One of the biggest problems is the lack of diversity seen in the media, which idealizes female celebrities that are white, tall, and thin. This is unhealthy for many young girls of different ethnicities because they are seeing a society that does not represent their ethnicity well in the media. A 2015 study by Laura Romo held a focus group with Mexican American adolescent females to discuss their views on body image and the media. Most of the girls said they were aware that being thin is the standard of beauty as shown by white women in movies, television shows, advertisements, and so forth. And, although many of them admire some of the curvier bodies in the media (some mentioned Beyoncé and Selena), they sometimes still feel pressure of reflecting the mainstream ideal of being thin.
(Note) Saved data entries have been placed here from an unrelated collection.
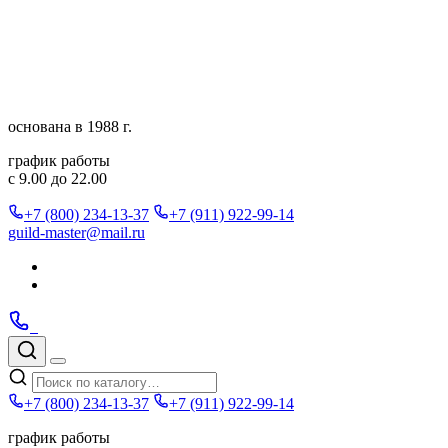
Перейти
к
содержимому
основана в 1988 г.
график работы
с 9.00 до 22.00
+7 (800) 234-13-37
+7 (911) 922-99-14
guild-master@mail.ru
Подписаться
в
Подписаться
Telegram
в
Позвонить
Telegram
Max
Max
Поиск
по
Меню
каталогу
+7 (800) 234-13-37
+7 (911) 922-99-14
график работы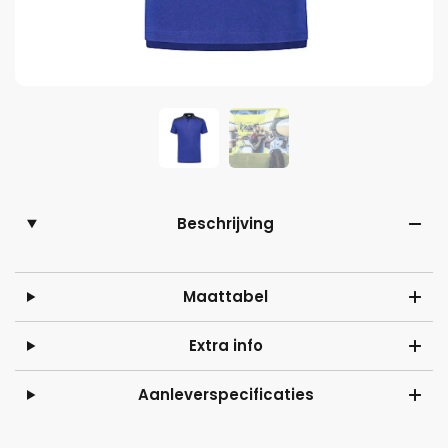
Beschrijving
Maattabel
Extra info
Aanleverspecificaties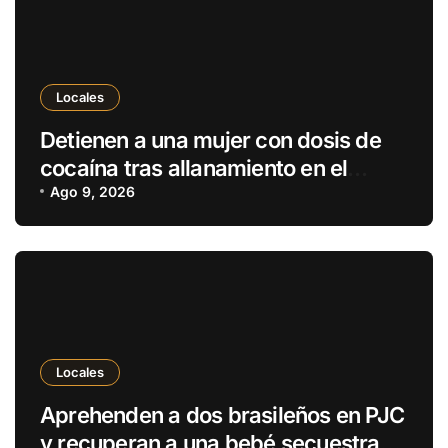
Locales
Detienen a una mujer con dosis de
cocaína tras allanamiento en el
distrito de Cerro Corá
Ago 9, 2026
Locales
Aprehenden a dos brasileños en PJC
y recuperan a una bebé secuestrada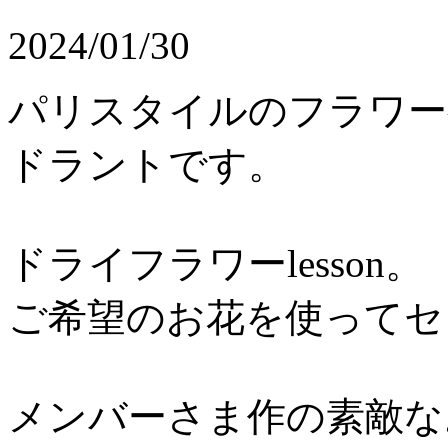
2024/01/30
パリスタイルのフラワ
ドラントです。
ドライフラワーlesson。
ご希望のお花を使ってセ
メンバーさま作の素敵な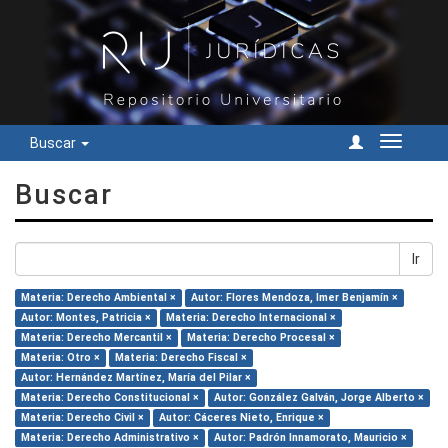
Buscar
Cambiar
navegac
Buscar
Ir
Materia: Derecho Ambiental ×
Autor: Flores Mendoza, Imer Benjamín ×
Autor: Montes, Patricia ×
Materia: Derecho Internacional ×
Materia: Derecho Mercantil ×
Materia: Derecho Procesal ×
Materia: Otro ×
Materia: Derecho Fiscal ×
Autor: Hernández Martínez, María del Pilar ×
Materia: Derecho Constitucional ×
Autor: González Galván, Jorge Alberto ×
Materia: Derecho Civil ×
Autor: Cáceres Nieto, Enrique ×
Materia: Derecho Administrativo ×
Autor: Padrón Innamorato, Mauricio ×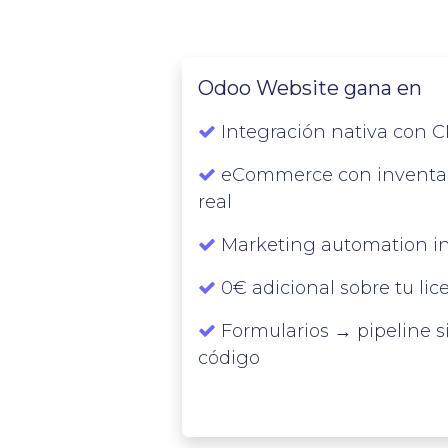
Odoo Website gana en
Integración nativa con 
eCommerce con inventa
real
Marketing automation in
0€ adicional sobre tu lic
Formularios → pipeline s
código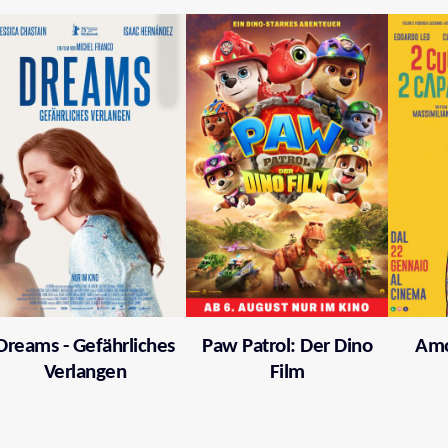
Dreams - Gefährliches
Paw Patrol: Der Dino
Amo
Verlangen
Film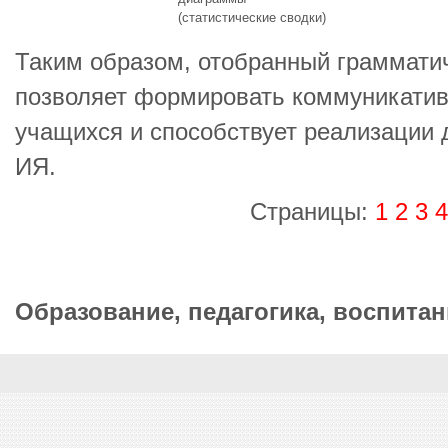
(статистические сводки)
Таким образом, отобранный граммати
позволяет формировать коммуникати
учащихся и способствует реализации 
ИЯ.
Страницы:
1
2
3
4
Образование, педагогика, воспитан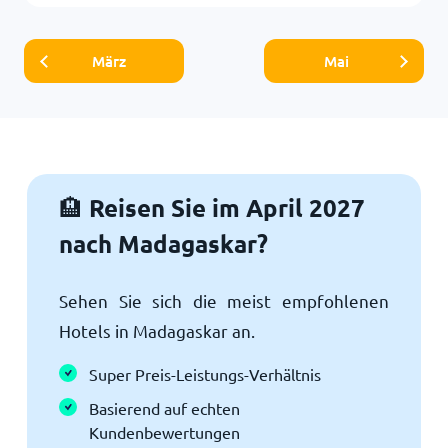
März
Mai
Reisen Sie im April 2027
🏨
nach Madagaskar?
Sehen Sie sich die meist empfohlenen
Hotels in Madagaskar an.
Super Preis-Leistungs-Verhältnis
Basierend auf echten
Kundenbewertungen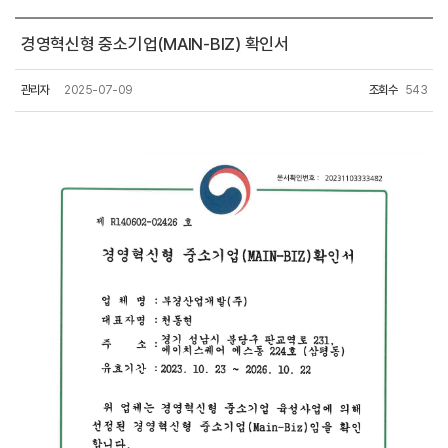
경영혁신형 중소기업(MAIN-BIZ) 확인서
관리자
2025-07-09
조회수
543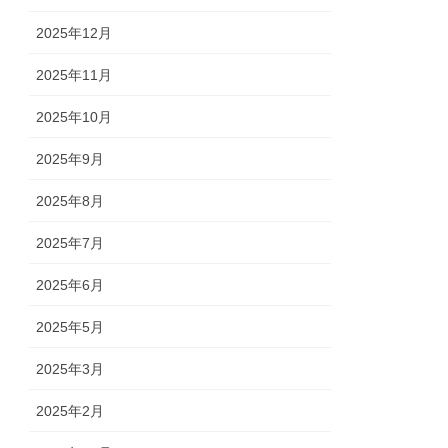
2025年12月
2025年11月
2025年10月
2025年9月
2025年8月
2025年7月
2025年6月
2025年5月
2025年3月
2025年2月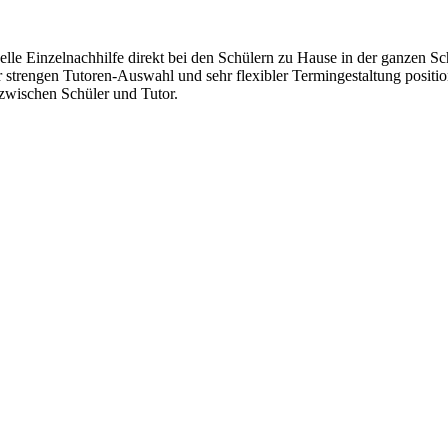
lle Einzelnachhilfe direkt bei den Schülern zu Hause in der ganzen Sc
r strengen Tutoren-Auswahl und sehr flexibler Termingestaltung positi
wischen Schüler und Tutor.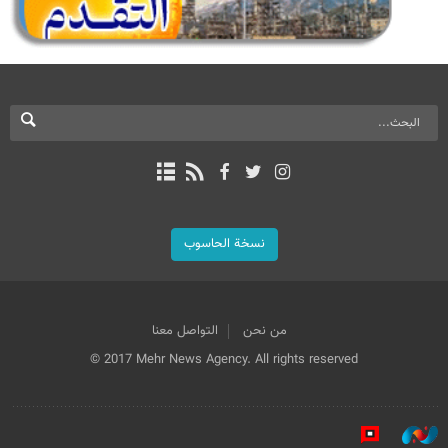
نسخة الحاسوب
من نحن
التواصل معنا
© 2017 Mehr News Agency. All rights reserved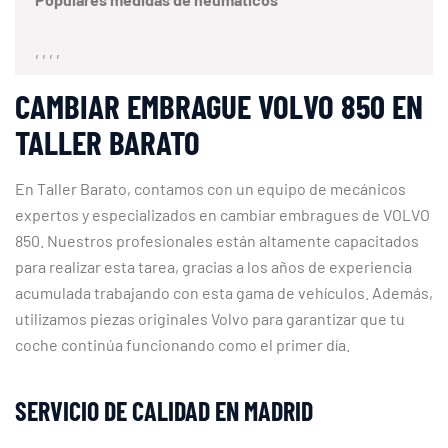
, , , ,
CAMBIAR EMBRAGUE VOLVO 850 EN
TALLER BARATO
En Taller Barato, contamos con un equipo de mecánicos
expertos y especializados en cambiar embragues de VOLVO
850. Nuestros profesionales están altamente capacitados
para realizar esta tarea, gracias a los años de experiencia
acumulada trabajando con esta gama de vehículos. Además,
utilizamos piezas originales Volvo para garantizar que tu
coche continúa funcionando como el primer día.
SERVICIO DE CALIDAD EN MADRID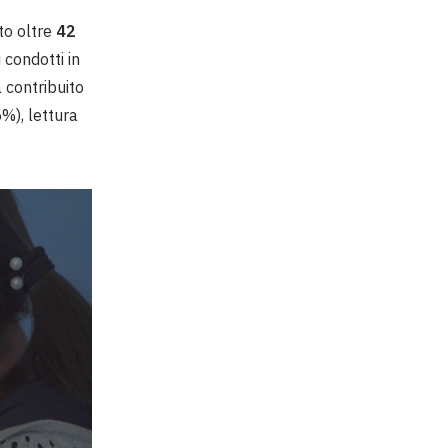
to oltre
42
ti condotti in
 contribuito
%), lettura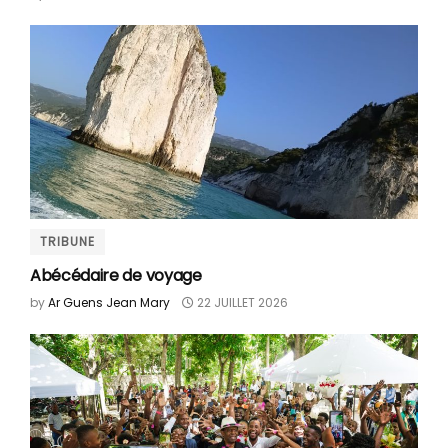
TRIBUNE
Abécédaire de voyage
by
Ar Guens Jean Mary
22 JUILLET 2026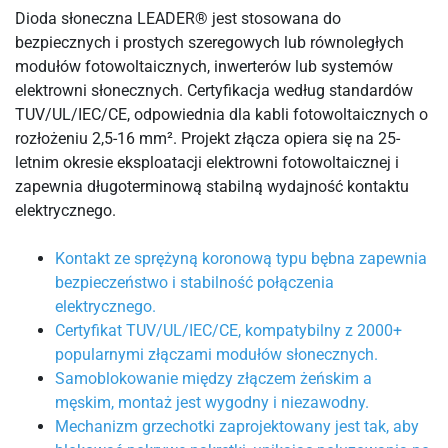
Dioda słoneczna LEADER® jest stosowana do
bezpiecznych i prostych szeregowych lub równoległych
modułów fotowoltaicznych, inwerterów lub systemów
elektrowni słonecznych. Certyfikacja według standardów
TUV/UL/IEC/CE, odpowiednia dla kabli fotowoltaicznych o
rozłożeniu 2,5-16 mm². Projekt złącza opiera się na 25-
letnim okresie eksploatacji elektrowni fotowoltaicznej i
zapewnia długoterminową stabilną wydajność kontaktu
elektrycznego.
Kontakt ze sprężyną koronową typu bębna zapewnia
bezpieczeństwo i stabilność połączenia
elektrycznego.
Certyfikat TUV/UL/IEC/CE, kompatybilny z 2000+
popularnymi złączami modułów słonecznych.
Samoblokowanie między złączem żeńskim a
męskim, montaż jest wygodny i niezawodny.
Mechanizm grzechotki zaprojektowany jest tak, aby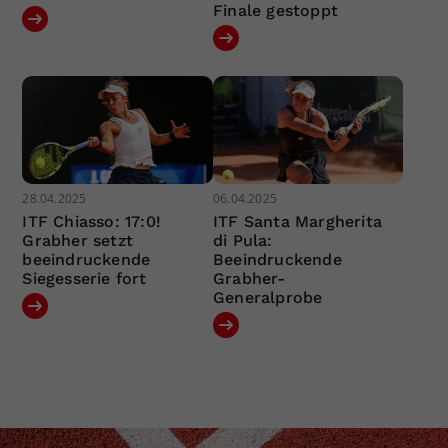
Finale gestoppt
28.04.2025
06.04.2025
ITF Chiasso: 17:0!
ITF Santa Margherita
Grabher setzt
di Pula:
beeindruckende
Beeindruckende
Siegesserie fort
Grabher-
Generalprobe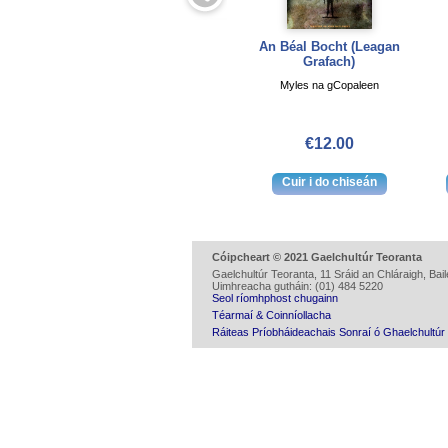
An Béal Bocht (Leagan
Grafach)
Myles na gCopaleen
€12.00
Cóipcheart © 2021 Gaelchultúr Teoranta
Gaelchultúr Teoranta, 11 Sráid an Chláraigh, Baile
Uimhreacha gutháin: (01) 484 5220
Seol ríomhphost chugainn
Téarmaí & Coinníollacha
Ráiteas Príobháideachais Sonraí ó Ghaelchultúr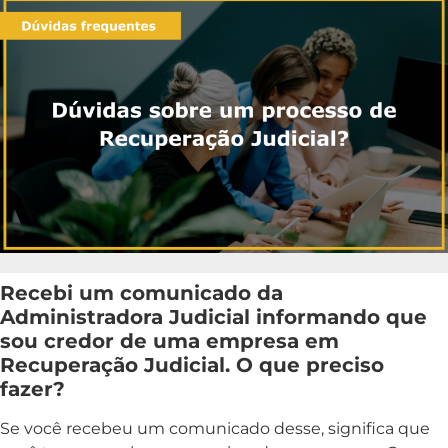
Recebi um comunicado da
Administradora Judicial informando que
sou credor de uma empresa em
Recuperação Judicial. O que preciso
fazer?
Se você recebeu um comunicado desse, significa que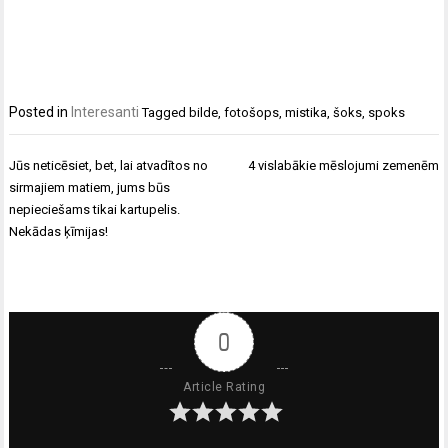
Posted in
Interesanti
Tagged
bilde
,
fotošops
,
mistika
,
šoks
,
spoks
Ziņu
Jūs neticēsiet, bet, lai atvadītos no
4 vislabākie mēslojumi zemenēm
izvēlne
sirmajiem matiem, jums būs
nepieciešams tikai kartupelis.
Nekādas ķīmijas!
0
Article Rating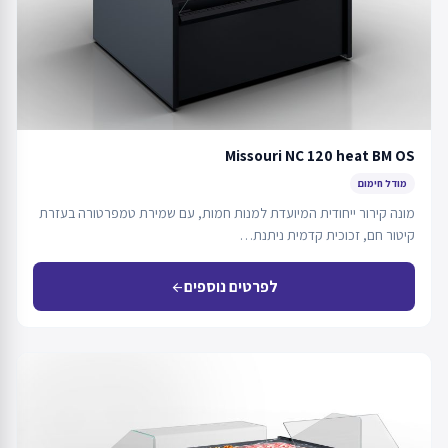
Missouri NC 120 heat BM OS
מודל חימום
מונה קירור ייחודית המיועדת למנות חמות, עם שמירת טמפרטורה בעזרת
קיטור חם, זכוכית קדמית ניתנת…
לפרטים נוספים
arrow_back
One 16-year-old girl in the focus group said “in white culture basically you just have to be skinny. Because you see it on TV, you see it on magazines, you see it everywhere. Everywhere you go, you basically hear that you are supposed to be like that.” If this is what girls of color are seeing in the media, you can imagine how that affects their own body image.
However, there has begun to be a push towards a more diverse standard of beauty, both in body image and diversity in ethnicity. There are brands such as Aerie that have vowed to no longer Photoshop their models because it is about “body positivity and loving your real self.” There are also celebrities speaking out about being photoshopped and about diverse bodies in the media. Danielle
Brooks, known for her role in the show Orange is the New Black, recently called for a change in the media saying, “Ideally, I want to see all beauties, all shapes, all sizes, all skin tones, all backgrounds represented in my profession. Now that I am blessed to be that reflection I was once looking for, I’m making a promise to speak out for that little girl that I used to be.”
Another example of a celebrity speaking out about body image is actress Gina Rodriguez. In an interview, Gina said she learned body image positivity from her father saying, “he prepared us to be able to look at billboards and magazines and say, ‘this is not the only body type that is beautiful.’ He would encourage us to find our beauty and accept our beauty as what God gave us.”
It is important for young girls to seek out these body positive celebrities so that they understand that beauty is being yourself and accepting yourself.